Frage an Hans-Christian Ströbele von Marius W. bezüglich Gesellschaftspolitik, soziale Gruppen
Sehr geehrter Herr Ströbele.
Beim recherchieren in Büchern, Internetberichten und diversen weiteren öffentlich zugänglichen Quellen (wie internationalen Vertrags- und Gesetzestexten u.ä.), sowie in Disskussionen mit vielen Bekannten, Verwandten und Freunden, darunter Anwälten und Rechtsexperten, bin ich in letzter Zeit immer wieder auf eine Thematik gestoßen, welche mein persönliches Rechtsempfinden sehr beunruhigt und mich stark zum Nachdenken anregt!
Um mir nun eine eindeutige Meinung bilden zu können, wende ich mich hiermit auch an Sie (gleichzeitig auch an viele weiteren Kollegen von Ihnen), in der Hoffnung, dass Sie mir bei folgenden Punkten weiter helfen können?
Ich habe einmal gelernt, dass unser „Grundgesetz für die BRD“, das höchste deutsche Gesetz ist und sich dieses nur dem Völkerrecht unterordnet (GG Art. 25).

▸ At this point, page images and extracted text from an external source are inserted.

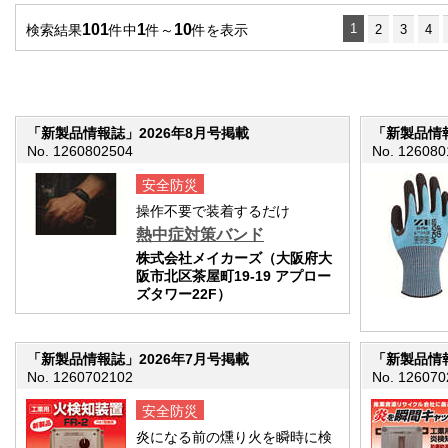
101
1
10
1
検索結果
件中
件～
件を表示
2
3
4
「新製品情報誌」2026年8月号掲載
「新製品情報
No. 1260802504
No. 126080
安全防災
操作不要で装着するだけ
熱中症対策バンド
株式会社メイカーズ（大阪府大
阪市北区茶屋町19-19 アプロー
ズタワー22F）
「新製品情報誌」2026年7月号掲載
「新製品情報
No. 1260702102
No. 126070
安全防災
炎になる前の燻り火を瞬時に検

Doch folgende Ungereimtheiten irritieren mich ein wenig.
Auf welcher völkerrechtlich-verbindlichen Grundlage basiert unser Grundgesetz da eigentlich genau im Artikel 25 GG???
Desweiteren, WO (in welchen Bundesländern, Landesbezirken, Kommunen) findet es seine Geltung, WENN seit dem Einigungsvertrag vom 31.08.1990 und dem „2+4 Vertrag“ vom 12.09.1990, der Artikel 23 (Geltungsbereich) in der jetzigen, aktuellen Fassung geändert wurde und dieser sich nun auf die „Europäische Union“ bezieht, welche aber noch GAR NICHT völkerrechtlich legitimiert und verfasst wurde (durch fehlende Verfassung etc.)?

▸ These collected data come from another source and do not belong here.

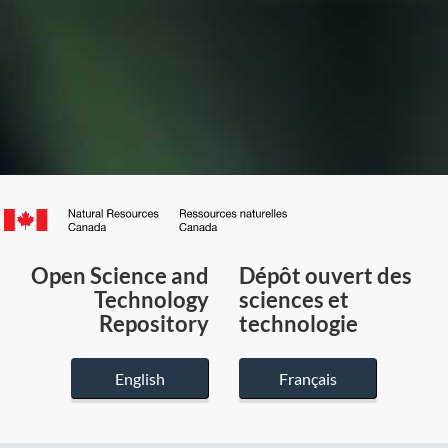
Canada.ca
/
Gouvernement
Open Science and
Dépôt ouvert des
du
Technology
sciences et
Canada
Repository
technologie
English
Français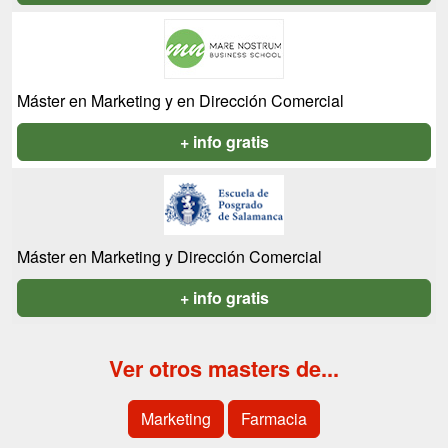
Máster en Marketing y en Dirección Comercial
+ info gratis
Máster en Marketing y Dirección Comercial
+ info gratis
Ver otros masters de...
Marketing
Farmacia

Auch zu berücksichtigen ist die Erwähnung des Geltungsbereichs im GG Artikel 144 (2). Denn dieser bezieht sich ja noch auf die „alte Fassung“ des Grundgesetzes?

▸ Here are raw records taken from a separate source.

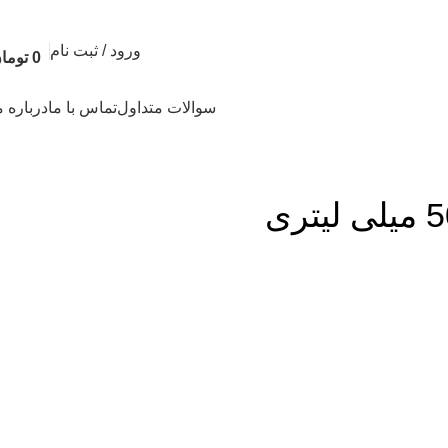
ورود / ثبت نام
0
توما
سوالات متداول
تماس با ما
درباره م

Und wenn nun KEIN völkerrechtsverbindlicher Geltungssbereich nachgewiesen werden kann, dadurch jegliche Legitimation zu fehlen scheint, welchen Wert und Nutzen hat dann noch das „Grundgesetz für die BRD“ für UNS, die steuerzahlenden Bürger und Wähler???
In der Hoffnung auf klärende Antworten von Ihnen und ihren Kollegen, verbleibe ich erwartungsvoll und
mit freundlichem Gruß
M. Werner-Branka
Sehr geehrter Herr Werner-Branka.
Das Grundgesetz galt seit 1949 zunächst als Grundgesetz für die Bundesrepublik Deutschland. Seit 1990 ist es die Verfassung für ganz Deutschland und hat Geltung in allen Bundesländern und allen Teilen des vereinigten Deutschlands. So sind die Tatsachen. Deshalb wenden die Gerichte bis zum Bundesverfassungsgericht und die anderen Staatsgewalten in Deutschland diese Verfassung an.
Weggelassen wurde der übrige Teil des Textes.